It is felt that conventional techniques to control mosquito-borne diseases like malaria, chikungunya and dengue are not going to be enough. Scientists across the world have begun working on the premise that in addition to spraying insecticides, controlling breeding sites and promoting bed-nets, genetic strategies also need to be evolved to control the entire spectrum of diseases transmitted by mosquitoes.
Genetic strategies include two methods: mosquito population replacement and population suppression. The one reported in PNAS is that of replacement. In India, there is a proposal pending with the Review Committee on Genetic Manipulation (RCGM) to import a batch of GM mosquitoes for fully-contained trials. This one works on a technology which suppresses the population of Aedes mosquitoes that carry dengue and chikungunya.
The Johns Hopkins University has worked on a replacement strategy for malaria-carriers: they have reported that the engineered mosquitoes have a higher survival rate than non-resistant ones, meaning they could eventually replace the ones that can carry the disease. When they fed on malaria-infected mice, the resistant mosquitoes were able to outdo the non-resistant ones. Starting with the same number of resistant and non-resistant mosquitoes, they found that after nine generations, the resistant type made up 70 per cent of the population.
Though tests with the human form of malaria is yet to be done, scientists are touting it as a step that might one day help block the spread of an illness that has claimed millions of lives around the world. An estimated 2.7 million people die of malaria each year. In India, there are 1 million cases each year though the number of deaths have fallen considerably.
Several laboratories have been trying to develop resistant mosquitoes. Oxitec, a spin-off company of Oxford University, has decided to collaborate with Chennai-based International Institute for Biotechnology and Toxicology (IIBAT).
S S Vasan, Oxitec’s head of public health, said: “We are collaborating with the IIBAT to test our dengue and chikungunya-control technology involving local experts. The main objective is to test the fitness of our Aedes mosquitoes against the wild type in a small room under total containment.”
IIBAT’s director P Balakrishna Murthy said: “Our proposal has been cleared by the Institutional Biological Safety Committee that has nominees from the DBT, and is now being deliberated by RCGM. It is our hope that it will be approved.”

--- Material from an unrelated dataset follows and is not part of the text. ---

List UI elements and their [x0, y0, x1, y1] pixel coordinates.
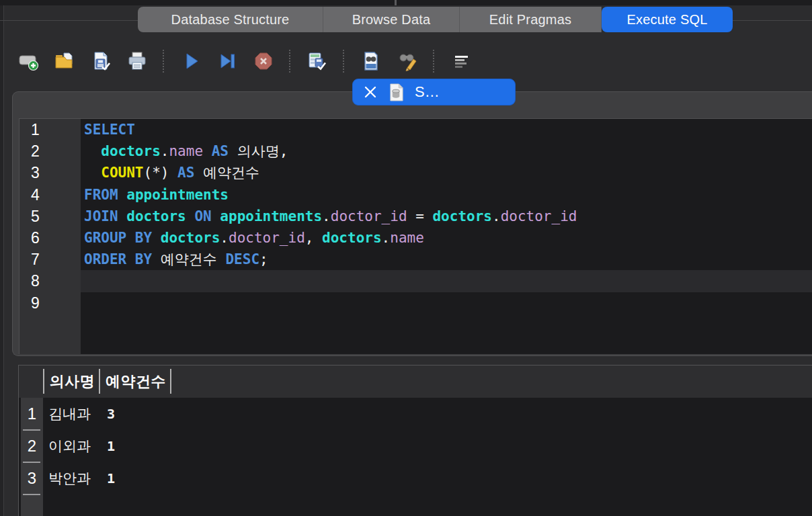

In population replacement, a mosquito is genetically altered to become resistant to a given disease, say malaria. If somehow this GM mosquito replaces the mosquito in the wild, then you will still have mosquitoes — mosquitoes which bite — but are unable to transmit malaria. So far, the problem was that GM mosquitoes are generally not as fit as those in the wild, so they won’t be able to spread and replace the wild type. The Johns Hopkins scientists seem to have got around that problem for mice under certain conditions.